$26 million grant to aid brain research

The human brain remains an enigma, but researchers at the Medical Center are probing its mysteries by connecting the brain's signals to external devices like prosthetic limbs.

Funded by a new $26 million grant from the Defense Advanced Research Projects Agency, the research team is developing human brain-machines that will enable a human to control a prosthetic arm in the same way one controls his or her own arm by thinking about it. The researchers believe the project has boundless potential to alter human capabilities.

"This project takes advantage of a long history of experience and work by many people... mostly on how individual neurons workâ??to investigate motor control," said Dr. Dennis Turner, a professor of neurosurgery and neurobiology, who is working on the project.

Previous work with monkeys has shown that brain signals can be interpreted by a machine to control a prosthetic device. Scientists in the lab of Dr. Miguel Nicolelis, professor of neurobiology, used the brain signals of a monkey at Duke to control a prosthetic arm at the Massachusetts Institute of Technology in Cambridge, Mass., over a network.

In the current project, Patrick Wolf, an associate professor of biomedical engineering, is working on using arrays of electrodes to transmit signals from the brain tissue to a usable device that will then interpret the signals. "There are many steps involved in this project," Wolf said. "Brain signals are obviously generated on the inside. The [interpreting] device is on the outside. Somehow we have to get the signals out to this device."

After the electrodes detect the brain signals, the signals are routed outside the brain and sent to an interpretive device, which then records and analyzes the signals, Turner said. The signals are then mapped out and searched for patterns.

During the next stage of analysis, a computer generates a model that interprets the original signal as a specific motion or sensation. In the final step, the computer transfers this information to the prosthetic arm.

"Different components of motion are encoded in brain signals--for instance, the position of your arm, or forces at the joint level," said Craig Henriquez, an associate professor of biomedical engineering who is working on the interpretive computational models. "The question is which parts of the brain control which features of motion."

Henriquez mentioned several obstacles the researchers would have to overcome. A major challenge is integrating the entire process into a single system, but before this can be done, Henriquez said the next big step lies in training the brain to become aware of its new arm, which requires constant visual and tactile feedback.
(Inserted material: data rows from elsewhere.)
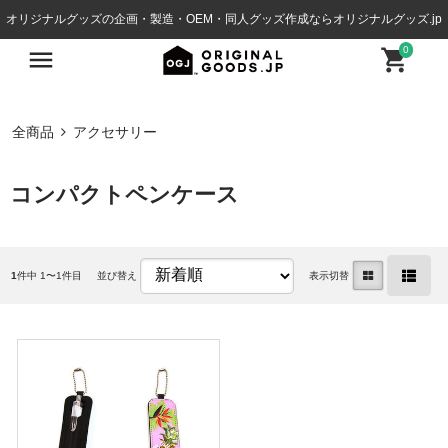
オリジナルグッズの企画・製造・OEM・同人グッズ作成ならオリジナルグッズ.jp
0
全商品
アクセサリー
コンパクトペンケース
1
件中 1〜1件目
並び替え
表示切替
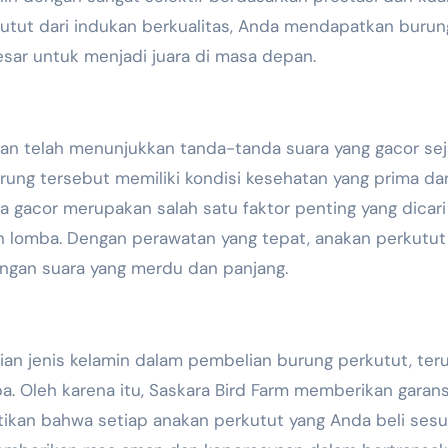
utut dari indukan berkualitas, Anda mendapatkan burun
sar untuk menjadi juara di masa depan.
an telah menunjukkan tanda-tanda suara yang gacor sej
urung tersebut memiliki kondisi kesehatan yang prima da
ra gacor merupakan salah satu faktor penting yang dicari
n lomba. Dengan perawatan yang tepat, anakan perkutut 
ngan suara yang merdu dan panjang.
n jenis kelamin dalam pembelian burung perkutut, ter
. Oleh karena itu, Saskara Bird Farm memberikan garans
ikan bahwa setiap anakan perkutut yang Anda beli sesu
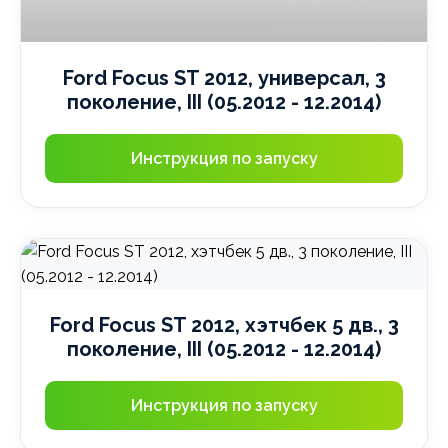
Ford Focus ST 2012, универсал, 3
поколение, III (05.2012 - 12.2014)
Инструкция по запуску
Ford Focus ST 2012, хэтчбек 5 дв., 3
поколение, III (05.2012 - 12.2014)
Инструкция по запуску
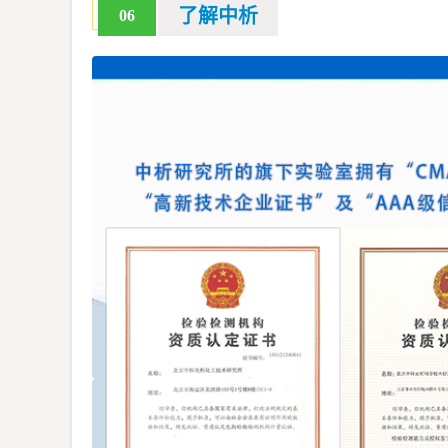
了解中析
06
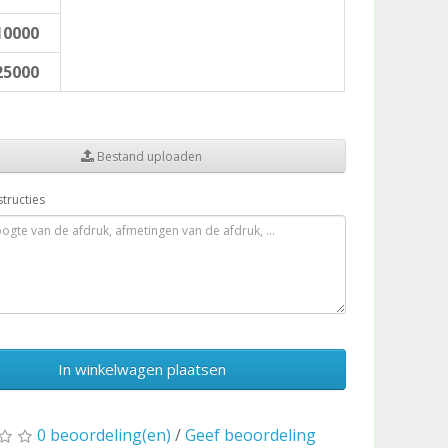
10000
25000
Bestand uploaden
structies
In winkelwagen plaatsen
0 beoordeling(en)
/
Geef beoordeling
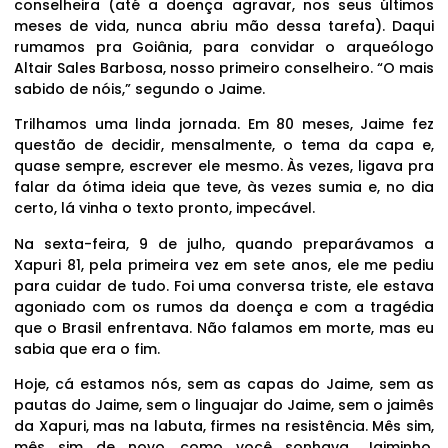
conselheira (até a doença agravar, nos seus últimos
meses de vida, nunca abriu mão dessa tarefa). Daqui
rumamos pra Goiânia, para convidar o arqueólogo
Altair Sales Barbosa, nosso primeiro conselheiro. “O mais
sabido de nóis,” segundo o Jaime.
Trilhamos uma linda jornada. Em 80 meses, Jaime fez
questão de decidir, mensalmente, o tema da capa e,
quase sempre, escrever ele mesmo. Às vezes, ligava pra
falar da ótima ideia que teve, às vezes sumia e, no dia
certo, lá vinha o texto pronto, impecável.
Na sexta-feira, 9 de julho, quando preparávamos a
Xapuri 81, pela primeira vez em sete anos, ele me pediu
para cuidar de tudo. Foi uma conversa triste, ele estava
agoniado com os rumos da doença e com a tragédia
que o Brasil enfrentava. Não falamos em morte, mas eu
sabia que era o fim.
Hoje, cá estamos nós, sem as capas do Jaime, sem as
pautas do Jaime, sem o linguajar do Jaime, sem o jaimês
da Xapuri, mas na labuta, firmes na resistência. Mês sim,
mês sim de novo, como você sonhava, Jaiminho,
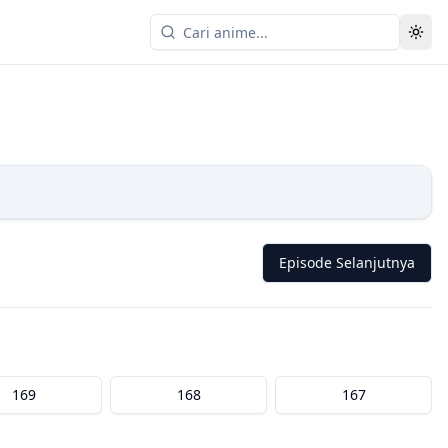
Episode Selanjutnya
169
168
167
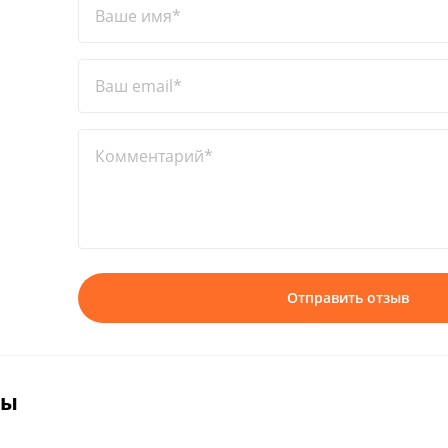
Ваше имя*
Ваш email*
Комментарий*
Отправить отзыв
вы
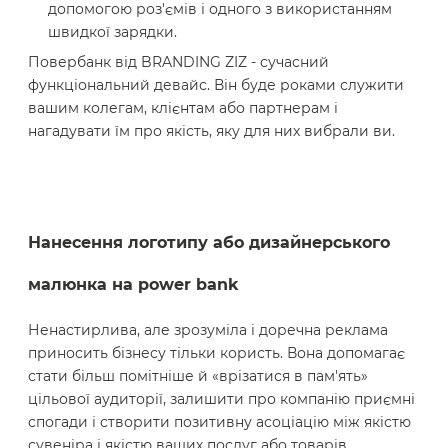
допомогою роз'ємів і одного з використанням
швидкої зарядки.
Повербанк від BRANDING ZIZ - сучасний
функціональний девайс. Він буде роками служити
вашим колегам, клієнтам або партнерам і
нагадувати їм про якість, яку для них вибрали ви.
Нанесення логотипу або дизайнерського
малюнка на power bank
Ненастирлива, але зрозуміла і доречна реклама
приносить бізнесу тільки користь. Вона допомагає
стати більш помітніше й «врізатися в пам'ять»
цільової аудиторії, залишити про компанію приємні
спогади і створити позитивну асоціацію між якістю
сувеніра і якістю ваших послуг або товарів.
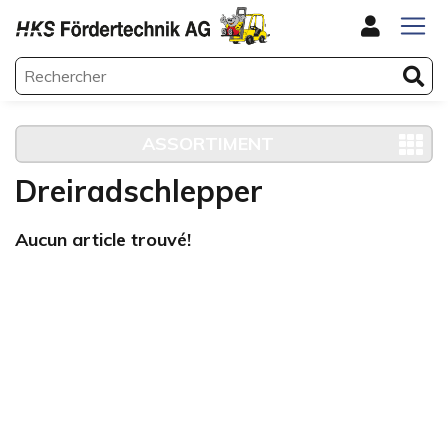
ASSORTIMENT
Dreiradschlepper
Aucun article trouvé!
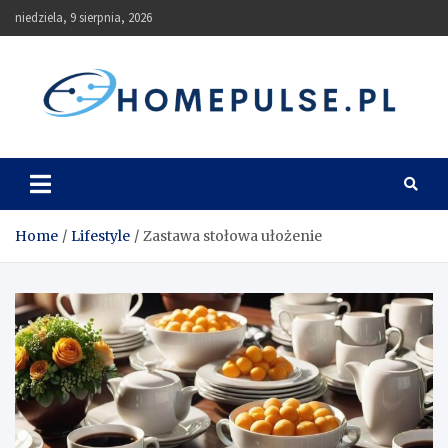
Skip
niedziela, 9 sierpnia, 2026
to
content
homepulse.pl
Blog
Home
Lifestyle
Zastawa stołowa ułożenie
"There are regions of the brain that map the sensory world, and these have developed over your lifetime," Henriquez said. "This feedback, called proprioceptive feedback, is a relationship with the environment of how one thing in the world relates to another."

Henriquez illustrated this concept by referring to Duke basketball player Chris Duhon shooting a ball. Duhon constantly relies on proprioceptive feedback of where his arm is in space to know when he should release the ball.

The researchers are optimistic about the project and its potential. "We've made progress already getting signals out of the brain, and we're working very hard as a team," Henriquez said. They hope to see practical applications of the technology in five to 10 years.